エロマンガ伯爵

 火曜日。


 昨日の放課後、部室で風紀委員による抜き打ちの持ち物チェックが行われた。その時、上杉先輩が僕の部屋から勝手に拝借したエロマンガがあったので、没収された上に風紀委員から担任に通報され、すぐに職員室に呼び出されて怒られた。


 そういう事があったので、今日は学校に向かう足取りは重かった。


 そして、学校についてからは、恐ろしいことに、なぜかその話が校内を駆け巡っていることを知った。


『生徒会長選挙で伊達先輩の応援演説をする1年B組の武田純也が、歴史研究部の部室でエロマンガを持っているのを風紀委員によって見つかった』


 と、かなり詳しく伝わっている。

 そして、エロマンガの内容が、中世ヨーロッパの伯爵が屋敷のメイドを何人も手籠めにしていく、という内容だったので、


 武田純也=エロマンガ伯爵


 という、大変不名誉なあだ名がついてしまっているらしい。

 しかし、なぜ、エロマンガの内容まで伝わっているのか謎だ。


 同じクラスの男子には馬鹿にされるし、女子には汚物を見るような目で見られるし、他の学年やクラスの生徒たちが、僕がどんな奴か見に1年B組までやって来る事態にも発展していた。


 そんな、最悪な火曜日を何とか過ごし、放課後になって、先週借りた本を返しに図書室に向かった。

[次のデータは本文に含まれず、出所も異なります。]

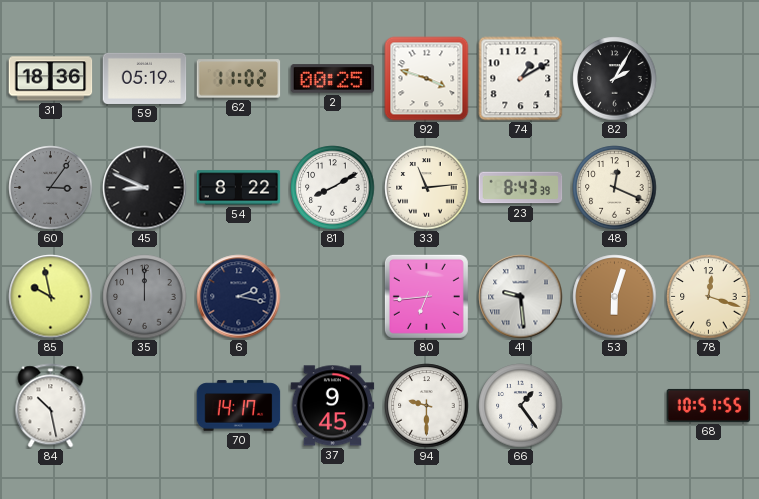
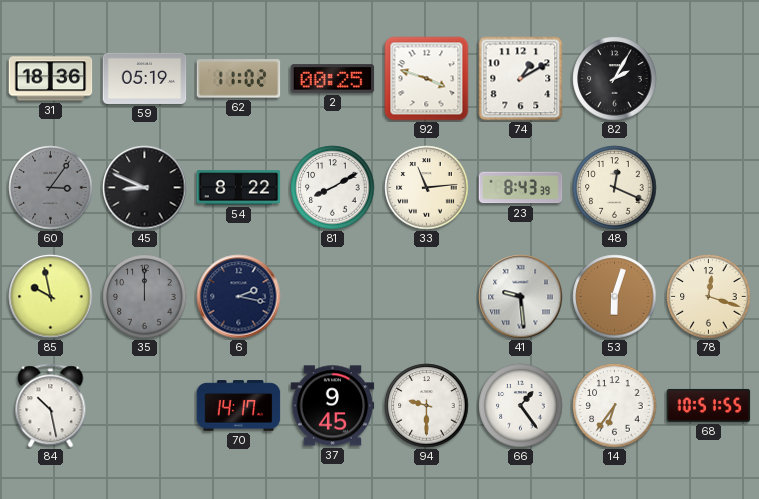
80: 6:44 -> none
14: none -> 6:36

 図書室の受付には、図書委員で文学少女の毛利歩美がいた。

 彼女は僕が図書室に入ってくるなり、


「いらっしゃい、エロマンガ伯爵」


 と、言って吹き出しそうになっていた。

 毛利さんがこんなに楽しそうな表情をしているのは見たことが無い。


「その呼び方、やめてくれる?」


 僕は憮然とする。


「ごめん、ごめん」


 そう言いつつも、毛利さんは笑いをこらえている。

 僕は誤解を解こうと、上杉先輩が勝手に部屋からエロマンガを拝借していたことを話した。


「え? 先輩たちが、武田君の部屋に行ったの?」


「そうだよ、もともとは勉強会名目で、先輩たちが妹が見たいということで来たんだよ。上杉先輩は、勉強せずにほとんど寝てたけど」


「ふーん」


 毛利さんは、なんか不機嫌そうになった。なんで?


 借りていた本2冊を差し出す。毛利さんは無言でそれを受け取った。


「じゃあ、また」


 そう言って僕は図書室を後にした。